When I arrived at their house they introduced me this way: “This is our pastor …” and even though I have been a pastor in a small town now for over three years and people have said this before, I heard it differently this time. It made me … happy. I thought … oh my goodness, this is how they see me … what an honor.
I thought … I’m theirs. And then later I thought about the other kinds of professions where we use the possessive … my doctor, my attorney, my teacher. Some, of course, not so much: the chef, the pilot, the drummer, the editor. There’s a little more distance between us and the people doing that kind of work.
I liked it, I liked that those folks introduced me to their friends as our pastor.
Because, you know, that’s a thing in life. There is the question of who we are — ostensibly we use our lifetime to figure that out if it’s not obvious early on (or, more likely, the world is making us swim upstream through a bunch of crap that has nothing to do with who we are)— and there is also the question of whose we are.
In that moment I had arrived to officiate at the wedding ceremony of two people, on a weeknight. We had a fantastic traditional Bavarian dinner first, then the five us went out back to stand beneath the tall trees beside the stream to have a silly (“Do you take this lederhosen-clad gentleman to be your husband?”) and beautiful and meaningful ceremony of love. It is one of the highest honors in this life to do this for and with people. When I am marrying a couple I often feel as if I am floating above the ground, up in the air, like a bridge, anchored by each person on either side. Their intentions and hopes, history, dreams, delight, flow through me as we speak the words that bind them as married partners.
Whose am I? Of course I’m theirs, their pastor. Bound with them, connected by our shared stories, on a journey of love and faith, together.
Whose am I? I had breakfast with my dad yesterday. We talked of his future, his and Mom’s. I am theirs, I love them so.
Whose am I? I miss my kids. Some days they are so far away. But if they needed me I would, I would swim the seas to get to them. That song, I love that Townes Van Zandt song … if my kids needed me, I would get there as fast as any modern form of swift movement could take me. And my friends, too, for that matter. Every one of them dear to me, some close, some far, it makes no difference. I am theirs.
Whose am I? Tommy and Kristin and Steve. And their kids and partners. To them I am sister, aunt, an honor. Theirs.
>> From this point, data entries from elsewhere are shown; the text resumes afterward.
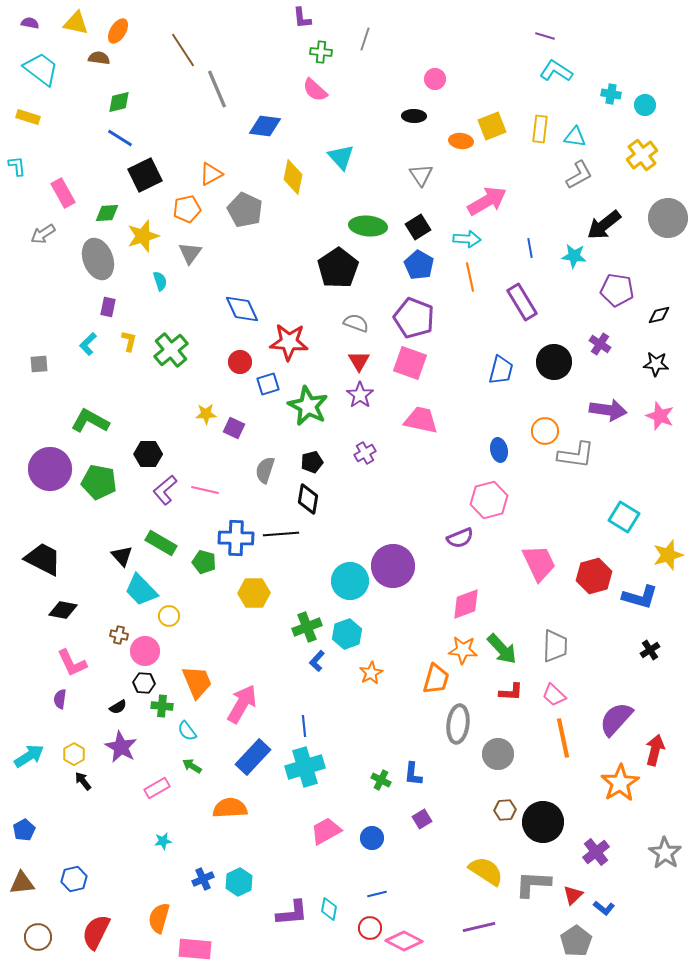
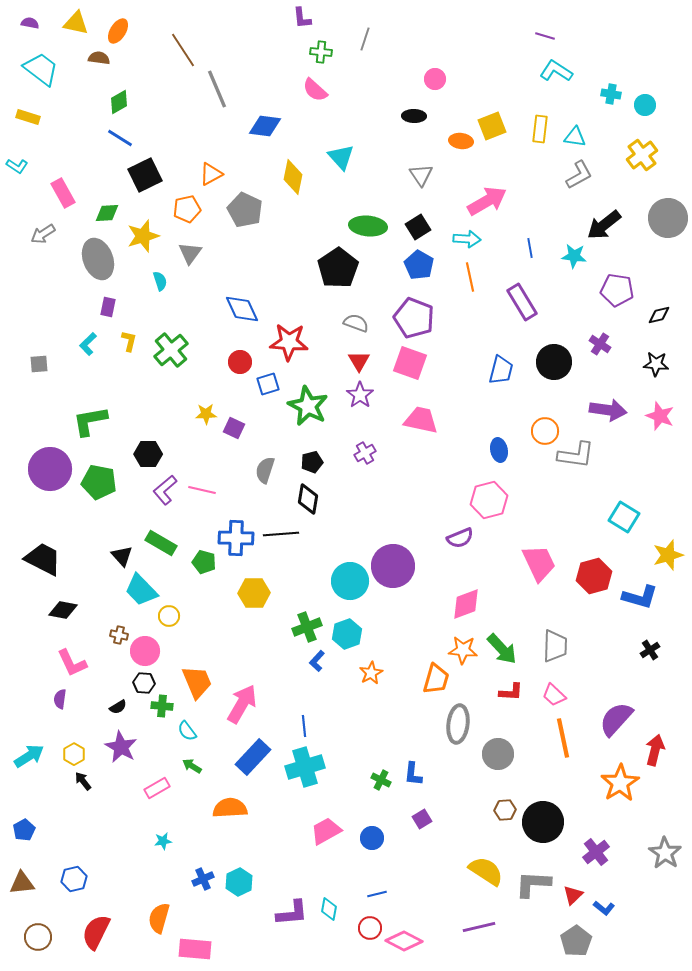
green diamond at (119, 102): rotated 15 degrees counterclockwise
cyan L-shape at (17, 166): rotated 130 degrees clockwise
green L-shape at (90, 421): rotated 39 degrees counterclockwise
pink line at (205, 490): moved 3 px left
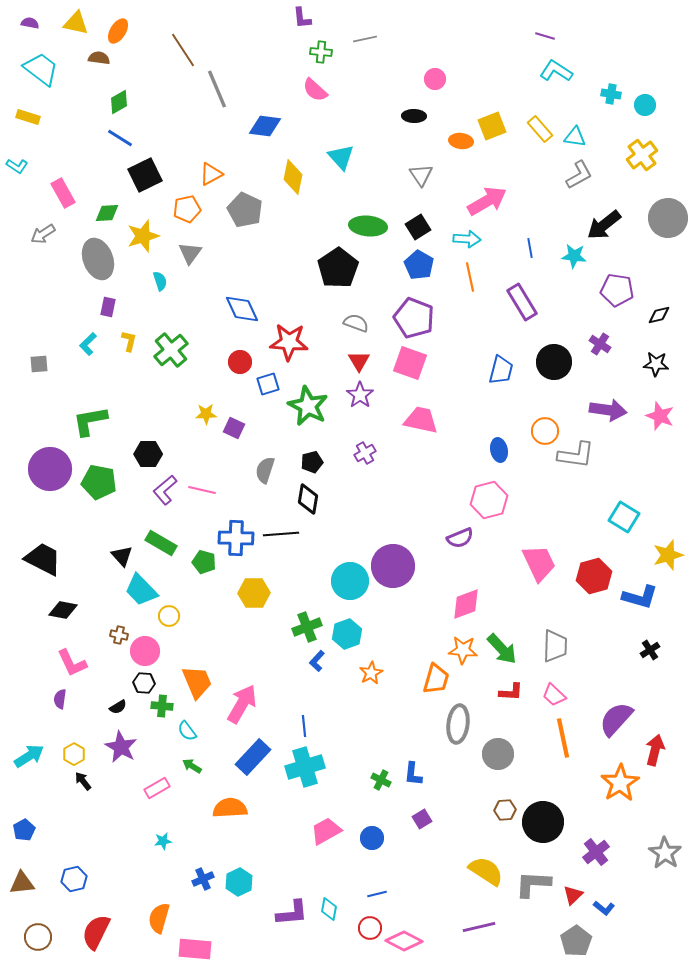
gray line at (365, 39): rotated 60 degrees clockwise
yellow rectangle at (540, 129): rotated 48 degrees counterclockwise
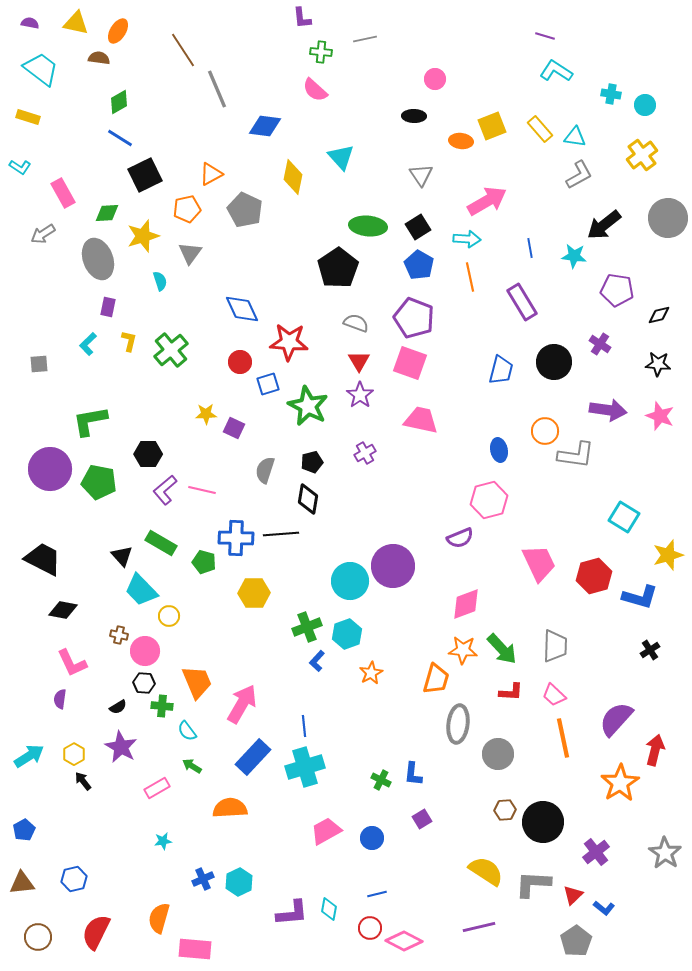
cyan L-shape at (17, 166): moved 3 px right, 1 px down
black star at (656, 364): moved 2 px right
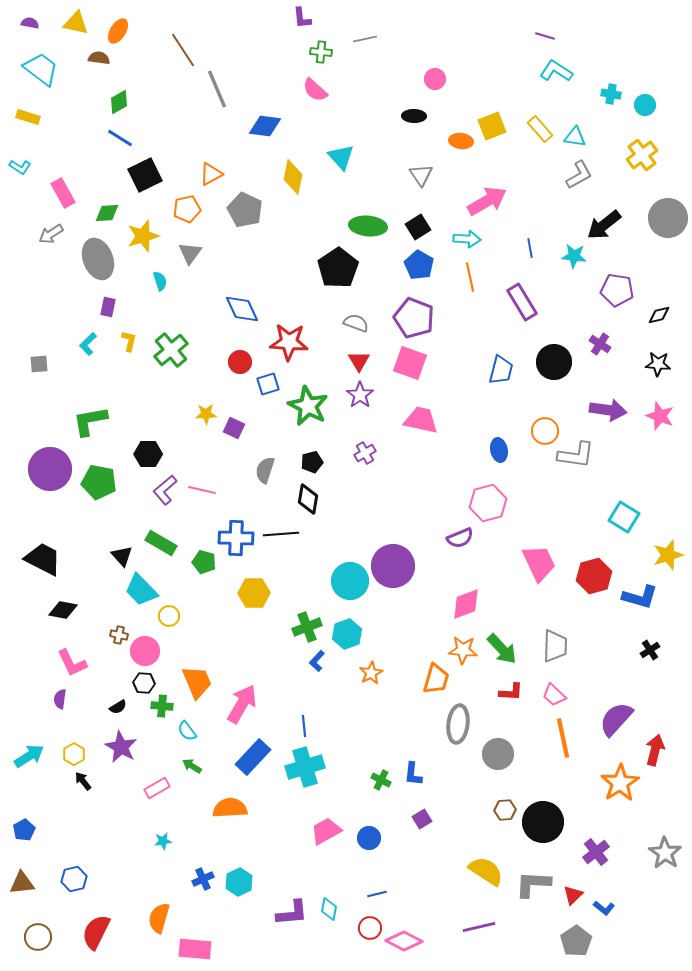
gray arrow at (43, 234): moved 8 px right
pink hexagon at (489, 500): moved 1 px left, 3 px down
blue circle at (372, 838): moved 3 px left
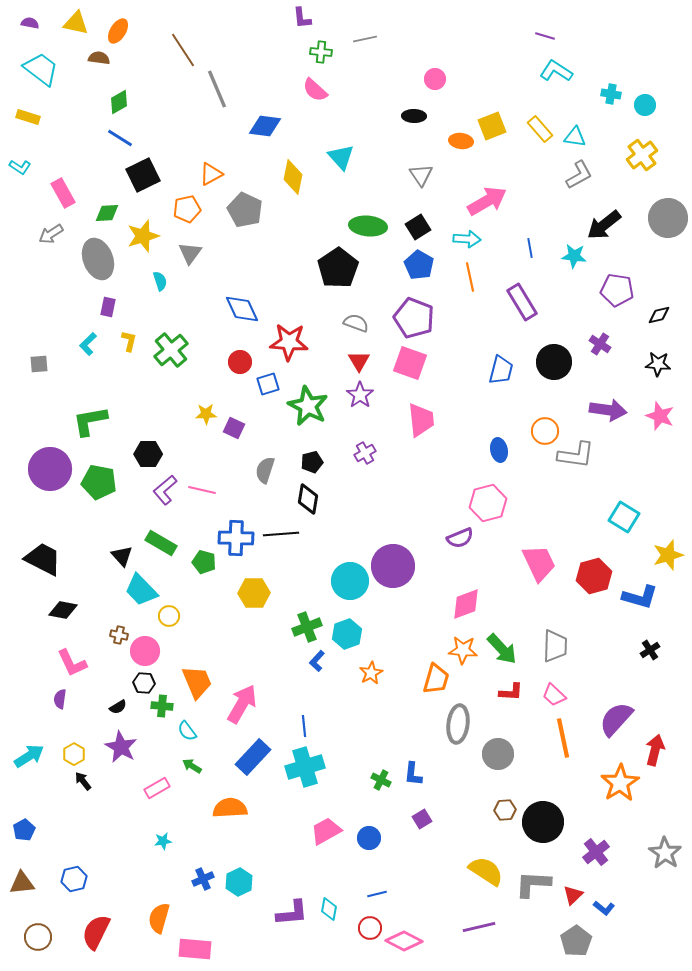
black square at (145, 175): moved 2 px left
pink trapezoid at (421, 420): rotated 72 degrees clockwise
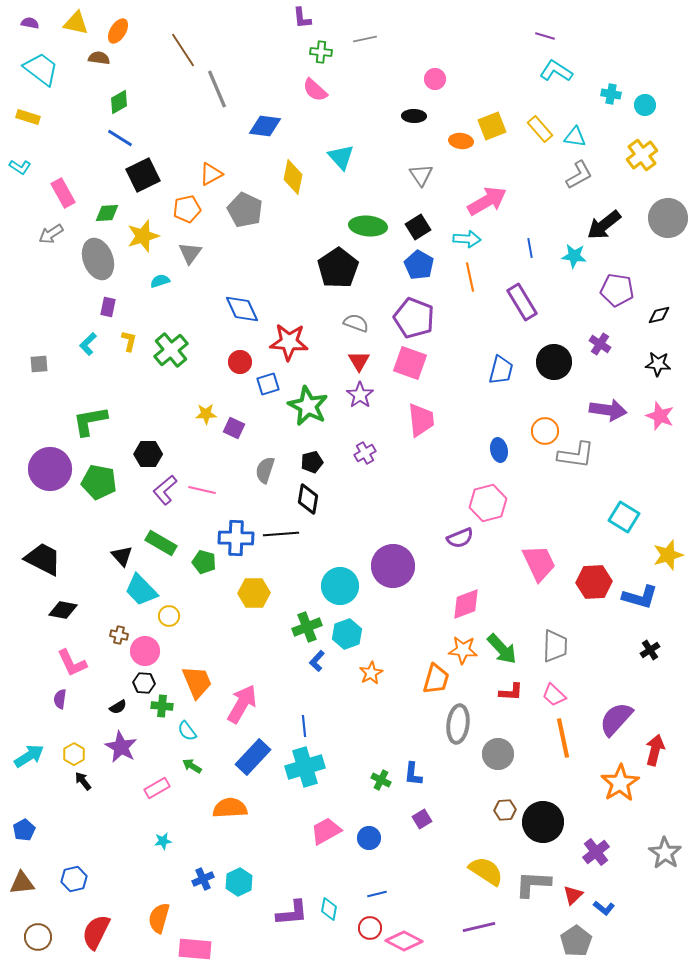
cyan semicircle at (160, 281): rotated 90 degrees counterclockwise
red hexagon at (594, 576): moved 6 px down; rotated 12 degrees clockwise
cyan circle at (350, 581): moved 10 px left, 5 px down
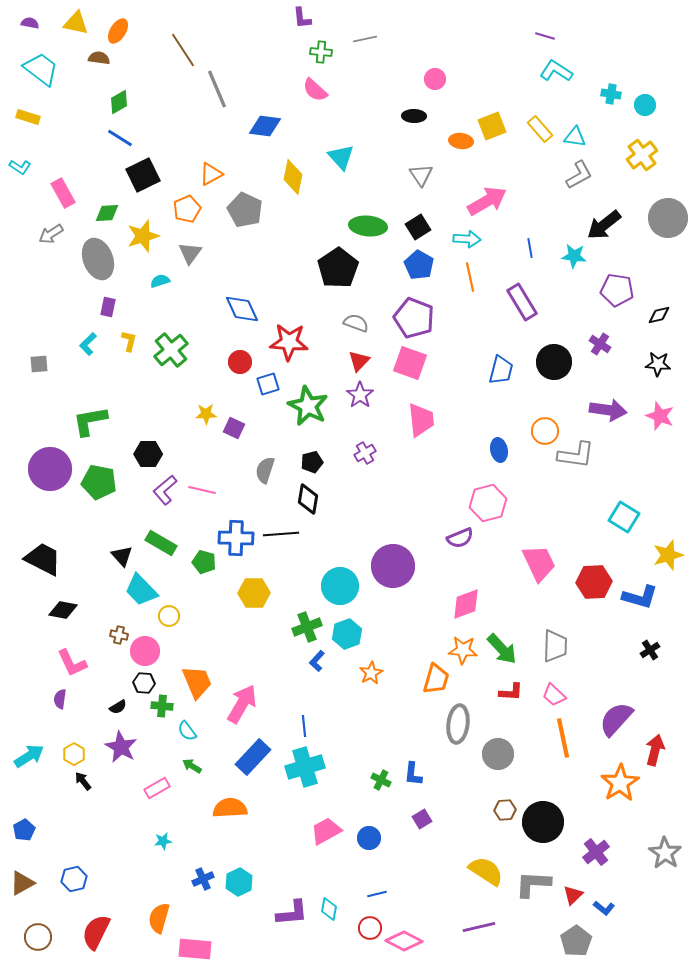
orange pentagon at (187, 209): rotated 12 degrees counterclockwise
red triangle at (359, 361): rotated 15 degrees clockwise
brown triangle at (22, 883): rotated 24 degrees counterclockwise
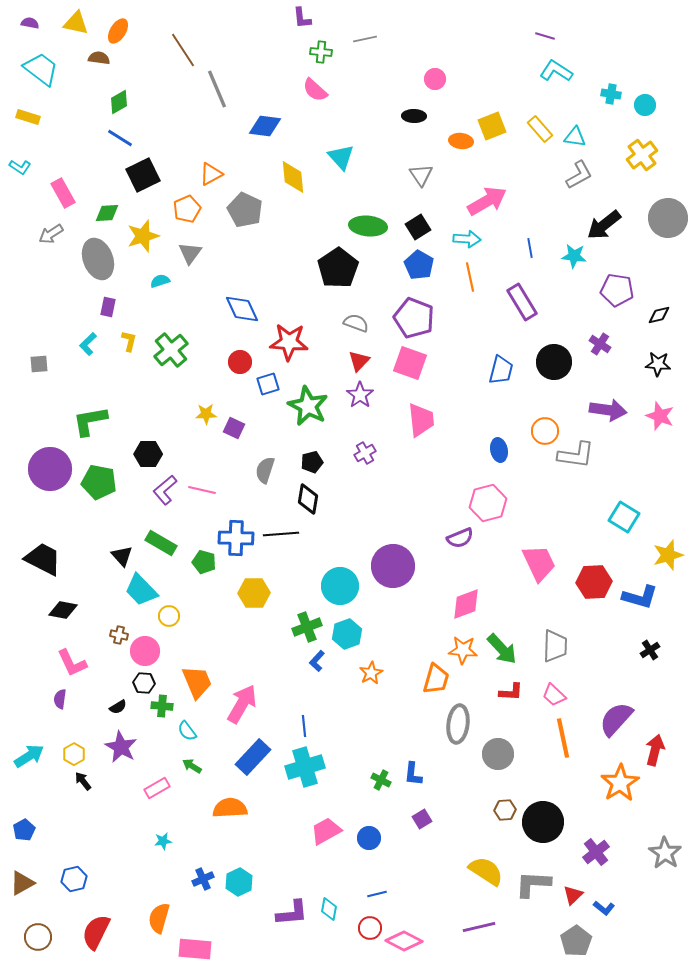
yellow diamond at (293, 177): rotated 16 degrees counterclockwise
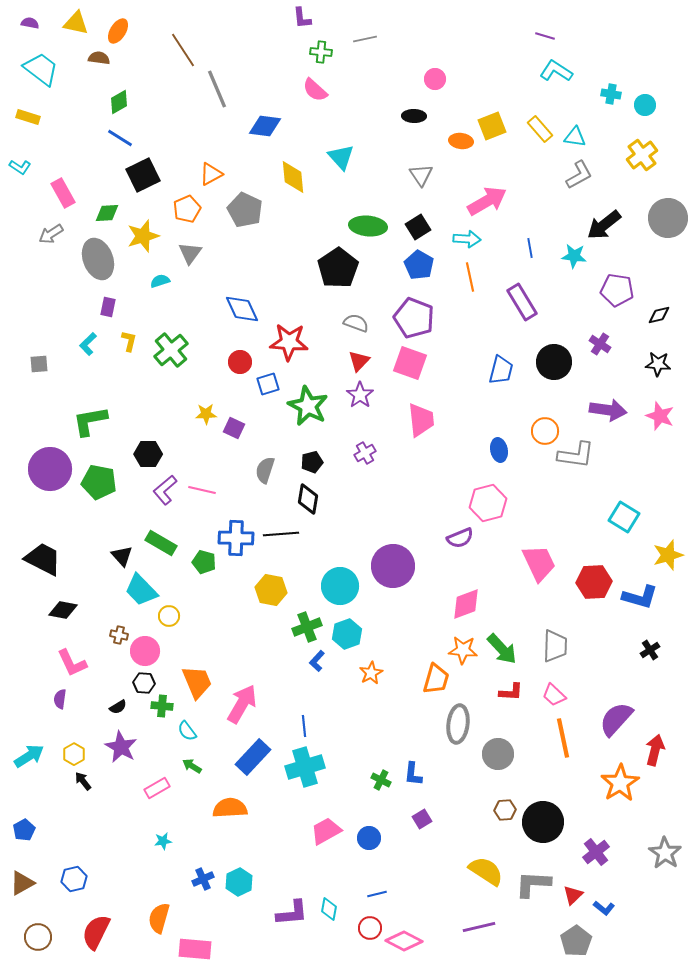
yellow hexagon at (254, 593): moved 17 px right, 3 px up; rotated 12 degrees clockwise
I have started this new practice. I used to keep a journal; I used to record the stories of my days in small books. Now, instead, I write just the names of the people I have encountered and spoken with each day. Some days the list is very short; other days quite long. I can look back through my days and see what I did by the names of the people with whom I came in contact. I call this journal The Richness of My Days. Because, of course, all of these humans, they are treasure to me. I am theirs, too.
Who am I? Formed and with enough self-knowledge now that I am willing and eager to take it on the road and talk about it: a child of God, conduit, artist, writer. I have learned to embrace the depth and meaning of my cellular structure, the gifts that were given so freely to me. No more questions about that. Watch me talk sometime, see how much I move my hands and you’ll know I mean business.
Whose am I? I love this question. The answer is of depth of connection, of meaning, of intention, accountability, of promise. I picture in my mind a room full of the whose of my life. What a dream that would be to have them all in one place! I hate that it’s usually our funerals where all of the important whose come together.
I am deeply humbled, amazed and enchanted by those whose, always, every day, my garden, the soil in which I root my who. Amen.